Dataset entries
Content starts
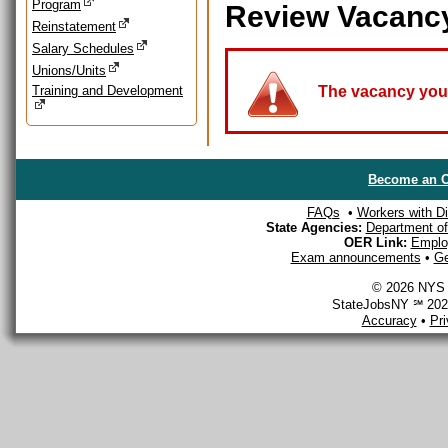
Program
Review Vacanc
Reinstatement
Salary Schedules
Unions/Units
Training and Development
The vacancy you a
Become an O
FAQs
•
Workers with Dis
State Agencies:
Department of 
OER Link:
Emplo
Exam announcements
•
Ge
© 2026 NYS D
StateJobsNY ℠ 2026
Accuracy
•
Pr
Content ends
■ **Problem to solve**:
Set down the entries above word for word, but drop any image.

■ **Result of this exercise**:
Program
Review Vacanc
Reinstatement
Salary Schedules
Unions/Units
Training and Development
The vacancy you a
Become an O
FAQs
•
Workers with Dis
State Agencies:
Department of 
OER Link:
Emplo
Exam announcements
•
Ge
© 2026 NYS D
StateJobsNY ℠ 2026
Accuracy
•
Pr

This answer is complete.